How Can I Optimize for BERT?
The only thing you can do is to ensure that the content on your pages matches the intent of the searcher. There is nothing special you can do to optimize for BERT. This is what Danny Sullivan, Google’s public search liaison, tweeted:
There’s nothing to optimize for with BERT, nor anything for anyone to be rethinking. The fundamentals of us seeking to reward great content remain unchanged.
— Danny Sullivan (@dannysullivan) October 28, 2019
Google has always put special emphasis on GREAT content — and BERT is an extension of that. Prepare great content for your audience and your site will do well in search.
Here are some ways to prepare GREAT content:
- Write easy-to-read text. You can measure the readability scores of your content by using tools like Readable. This tool also calculates the Flesch-Kincaid readability scores. You must aim for a score of 8.

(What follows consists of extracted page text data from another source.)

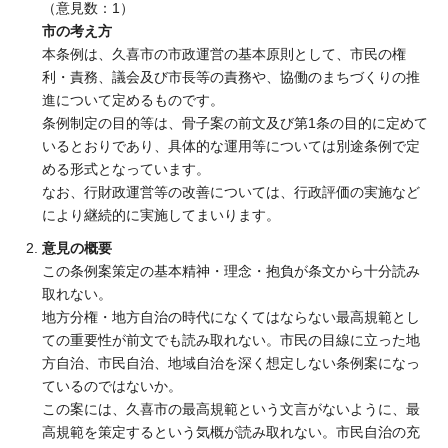
（意見数：1）
市の考え方
本条例は、久喜市の市政運営の基本原則として、市民の権
利・責務、議会及び市長等の責務や、協働のまちづくりの推
進について定めるものです。
条例制定の目的等は、骨子案の前文及び第1条の目的に定めて
いるとおりであり、具体的な運用等については別途条例で定
める形式となっています。
なお、行財政運営等の改善については、行政評価の実施など
により継続的に実施してまいります。
意見の概要
この条例案策定の基本精神・理念・抱負が条文から十分読み
取れない。
地方分権・地方自治の時代になくてはならない最高規範とし
ての重要性が前文でも読み取れない。市民の目線に立った地
方自治、市民自治、地域自治を深く想定しない条例案になっ
ているのではないか。
この案には、久喜市の最高規範という文言がないように、最
高規範を策定するという気概が読み取れない。市民自治の充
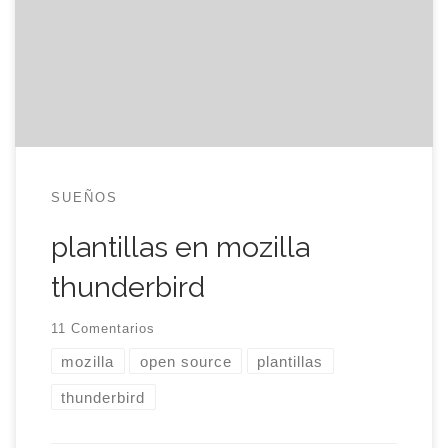
quiero lloros. Anoche hablaba con eimbrous
acerca de cómo crear plantillas personalizadas en
Thunderbird, de esas tan chulas y con tanto
diseño, ya que aseguraba […]
SUEÑOS
plantillas en mozilla
thunderbird
11 Comentarios
mozilla
open source
plantillas
thunderbird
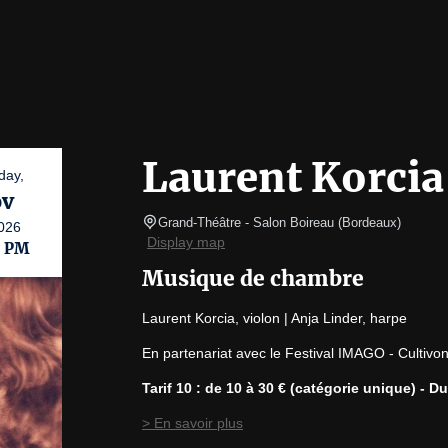
Laurent Korcia
day,
v
Grand-Théâtre
- Salon Boireau 
(
Bordeaux
)
026
Display map
0 PM
Musique de chambre
Laurent Korcia, violon | Anja Linder, harpe
En partenariat avec le Festival IMAGO - Cultivon
Tarif 10 : de 10 à 30 € (catégorie unique) - D
> En savoir plus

- Create original and error-free content.
- Organize your topic clearly.
- Add proper headings, subheadings and divide the content into proper paragraphs.
- Keep the content accessible and actionable.
- Avoid Zombie content, as it can hamper the quality of your web page.
- Get rid of duplicate content and keep your content fresh.
- Avoid cloaking in all forms.
- Display author information clearly on your site because expertise is a great way to improve the trust score of your website.
- Use links wisely and optimize your images.
- Keep your site mobile-friendly.
- Analyze user behavior on your site and continually take actions to improve your content.
How Is BERT Different from Previous Models?
BERT is a pre-training method that is applied on vast sets of data to refine the search query. The below figure shows the comparison of the BERT model with the earlier pre-training architecture models:
The arrows represent the flow of information from one layer to the other. The green boxes at the top represent the final output from every input word. As you can see from the above figure, BERT is deeply bidirectional while OpenAI GPT is unidirectional and ELMo is shallowly bidirectional.
Is BERT 100% Accurate?
No, BERT is not 100% accurate. For example, if you search for “what state is south of Nebraska,” BERT will guess that it is “South Nebraska” which is not accurate.
Google is still learning and Rankbrain and BERT are examples of algorithms that are enabling Google to think like a human. We can expect newer and more improved versions of this algorithm soon.
Google BERT is one of the biggest updates that Google has launched in recent years. It has given users the power to search in natural language instead of using unnatural keywords to get the best results. Google is getting rid of “keywordese” and making search more human.
As an SEO or a content marketer, there is nothing special you can do to optimize for BERT. If you have been following all the content guidelines suggested by Google and writing your content for the user, then BERT won’t disappoint you. It is only aimed at returning the best results to searchers after accurately understanding their intent.